Having endured an agonising winter of 2013 / 2014, to the point where even a walk of 20 metres could be a harrowing exercise -the degree of tenderness contingent on the prevailing weather- my introduction to the benefits of Omega-3 Krill Oil, which the Journal of Lipid Research claims is 48 times more potent than fish oil, was simply a business-driven fluke. Yet, while there are no research studies to back me up, I have found exceptional relief (reduced pain, inflammation, functional impairment, stiffness) since the summer of 2014 when I started taking Omega-3 Krill Oil in capsule (500 mg per day) and more recently in syrup format. In fact, of late, since finishing the bottle of Omega-3 Krill Oil (300 ml) syrup in late January (2015), once again I can now feel both bone and joint pain levels starting to give me a hard time.
The Omega-3 Krill Oil capsule and syrup products I used are from CleanMarine (http://www.cleanmarine.ie/), who also produce a Krill Oil syrup for kids.

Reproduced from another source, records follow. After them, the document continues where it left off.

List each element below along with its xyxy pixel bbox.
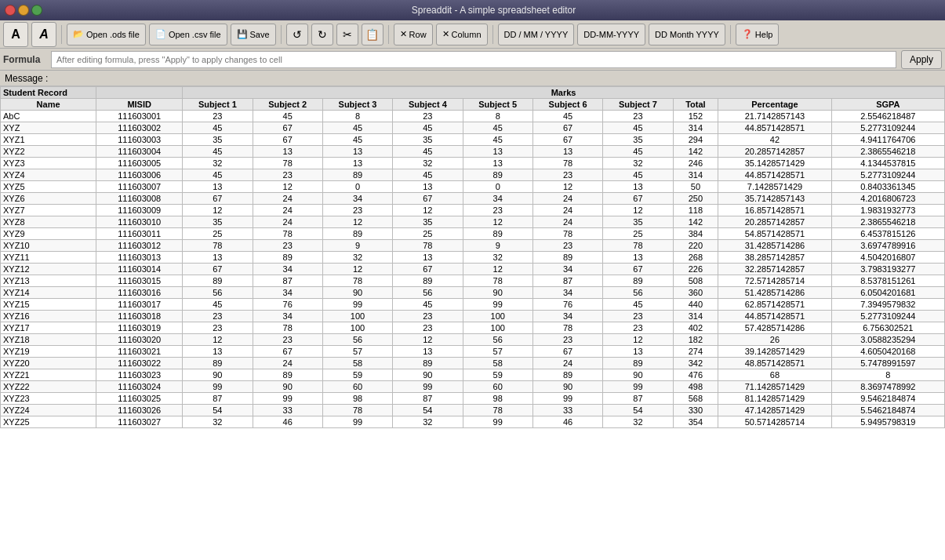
table-cell[interactable]: 13	[322, 158, 392, 169]
table-cell[interactable]: 4.9411764706	[831, 134, 944, 146]
table-cell[interactable]: 4.6050420168	[831, 346, 944, 358]
table-cell[interactable]: 32	[603, 416, 673, 428]
table-cell[interactable]: 45	[393, 122, 463, 134]
table-cell[interactable]: 89	[532, 369, 602, 381]
table-cell[interactable]: 99	[603, 381, 673, 393]
table-cell[interactable]: 35	[603, 216, 673, 228]
table-cell[interactable]: 78	[532, 228, 602, 240]
table-row[interactable]: XYZ111160300335674535456735294424.941176…	[1, 134, 945, 146]
table-cell[interactable]: 12	[393, 334, 463, 346]
table-cell[interactable]: 111603012	[96, 240, 183, 252]
table-cell[interactable]: XYZ14	[1, 287, 96, 299]
table-cell[interactable]: 78	[603, 240, 673, 252]
table-cell[interactable]: 90	[393, 369, 463, 381]
table-cell[interactable]: 35	[183, 216, 253, 228]
table-cell[interactable]: 89	[322, 228, 392, 240]
table-cell[interactable]: 67	[253, 134, 322, 146]
table-cell[interactable]: 360	[673, 287, 718, 299]
table-cell[interactable]: 294	[673, 134, 718, 146]
table-cell[interactable]: 45	[532, 111, 602, 122]
table-cell[interactable]: 111603001	[96, 111, 183, 122]
table-cell[interactable]: 32	[463, 252, 532, 264]
close-button[interactable]	[5, 5, 16, 16]
table-cell[interactable]: 6.0504201681	[831, 287, 944, 299]
table-cell[interactable]: 45	[183, 169, 253, 181]
table-cell[interactable]: 24	[253, 216, 322, 228]
table-cell[interactable]: 47.1428571429	[718, 405, 831, 416]
table-cell[interactable]: 111603025	[96, 393, 183, 405]
table-cell[interactable]: 67	[253, 122, 322, 134]
table-cell[interactable]: XYZ6	[1, 193, 96, 205]
table-cell[interactable]: 32	[322, 252, 392, 264]
table-row[interactable]: XYZ5111603007131201301213507.14285714290…	[1, 181, 945, 193]
table-cell[interactable]: 46	[253, 416, 322, 428]
table-cell[interactable]: 32	[603, 158, 673, 169]
table-cell[interactable]: XYZ13	[1, 275, 96, 287]
table-cell[interactable]: 250	[673, 193, 718, 205]
table-cell[interactable]: 59	[463, 369, 532, 381]
table-cell[interactable]: 111603024	[96, 381, 183, 393]
table-cell[interactable]: 23	[253, 240, 322, 252]
table-cell[interactable]: 45	[393, 169, 463, 181]
table-cell[interactable]: 78	[532, 322, 602, 334]
table-cell[interactable]: 268	[673, 252, 718, 264]
table-cell[interactable]: 111603004	[96, 146, 183, 158]
table-cell[interactable]: 34	[253, 264, 322, 275]
table-cell[interactable]: 12	[322, 264, 392, 275]
table-cell[interactable]: 111603013	[96, 252, 183, 264]
table-cell[interactable]: XYZ23	[1, 393, 96, 405]
table-cell[interactable]: 111603016	[96, 287, 183, 299]
table-row[interactable]: XYZ81116030103524123512243514220.2857142…	[1, 216, 945, 228]
table-cell[interactable]: 78	[532, 158, 602, 169]
bold-button[interactable]: A	[3, 22, 28, 47]
table-cell[interactable]: 45	[322, 122, 392, 134]
table-cell[interactable]: XYZ9	[1, 228, 96, 240]
table-cell[interactable]: 0.8403361345	[831, 181, 944, 193]
table-cell[interactable]: 354	[673, 416, 718, 428]
table-cell[interactable]: 45	[183, 299, 253, 311]
table-cell[interactable]: 13	[603, 252, 673, 264]
table-cell[interactable]: 3.7983193277	[831, 264, 944, 275]
table-cell[interactable]: 23	[253, 334, 322, 346]
table-row[interactable]: XYZ151116030174576994599764544062.857142…	[1, 299, 945, 311]
cut-button[interactable]: ✂	[336, 24, 358, 45]
table-cell[interactable]: 99	[322, 416, 392, 428]
table-cell[interactable]: 23	[393, 111, 463, 122]
table-row[interactable]: XYZ16111603018233410023100342331444.8571…	[1, 311, 945, 322]
table-cell[interactable]: 45	[393, 299, 463, 311]
formula-input[interactable]	[51, 51, 896, 68]
window-controls[interactable]	[5, 5, 42, 16]
table-cell[interactable]: 111603017	[96, 299, 183, 311]
paste-button[interactable]: 📋	[362, 24, 383, 45]
table-cell[interactable]: 34	[322, 193, 392, 205]
table-cell[interactable]: 8.5378151261	[831, 275, 944, 287]
table-cell[interactable]: 89	[183, 275, 253, 287]
table-cell[interactable]: 90	[463, 287, 532, 299]
table-cell[interactable]: XYZ1	[1, 134, 96, 146]
table-cell[interactable]: 34	[532, 264, 602, 275]
table-cell[interactable]: 1.9831932773	[831, 205, 944, 216]
table-row[interactable]: XYZ221116030249990609960909949871.142857…	[1, 381, 945, 393]
table-row[interactable]: XYZ131116030158987788978878950872.571428…	[1, 275, 945, 287]
table-cell[interactable]: XYZ19	[1, 346, 96, 358]
table-cell[interactable]: 51.4285714286	[718, 287, 831, 299]
table-cell[interactable]: 78	[253, 228, 322, 240]
table-cell[interactable]: XYZ10	[1, 240, 96, 252]
minimize-button[interactable]	[18, 5, 29, 16]
table-cell[interactable]: 568	[673, 393, 718, 405]
table-cell[interactable]: 111603014	[96, 264, 183, 275]
table-cell[interactable]: XYZ20	[1, 358, 96, 369]
table-cell[interactable]: 45	[253, 111, 322, 122]
table-cell[interactable]: 45	[603, 299, 673, 311]
table-cell[interactable]: 111603003	[96, 134, 183, 146]
table-cell[interactable]: 89	[463, 228, 532, 240]
table-cell[interactable]: 34	[532, 311, 602, 322]
table-cell[interactable]: XYZ12	[1, 264, 96, 275]
table-cell[interactable]: 23	[603, 322, 673, 334]
table-cell[interactable]: 24	[253, 205, 322, 216]
table-row[interactable]: XYZ41116030064523894589234531444.8571428…	[1, 169, 945, 181]
date-ddmmyyyy2-button[interactable]: DD-MM-YYYY	[577, 24, 645, 45]
table-cell[interactable]: 87	[393, 393, 463, 405]
table-cell[interactable]: 8.3697478992	[831, 381, 944, 393]
table-cell[interactable]: 99	[463, 299, 532, 311]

Through gene mapping studies scientists, as previously noted, have linked HME with mutations in three genes: EXT1, which maps to Chromosome 8q24.1; EXT2 which maps to Chromosome 11p13; and EXT3 which maps to the short arm of Chromosome 19 (though its precise location is still unclear).
Continuing research of the HME genes should establish an accurate prevalence for each of the three gene types, thus providing greater insight into the growth of cells, which is really what HME is all about. With such rapid advances in science, particularly in terms of gene mapping, it not inconceivable that such as understanding will sooner rather than later provide the knowledge leading to a tangible treatment for HME.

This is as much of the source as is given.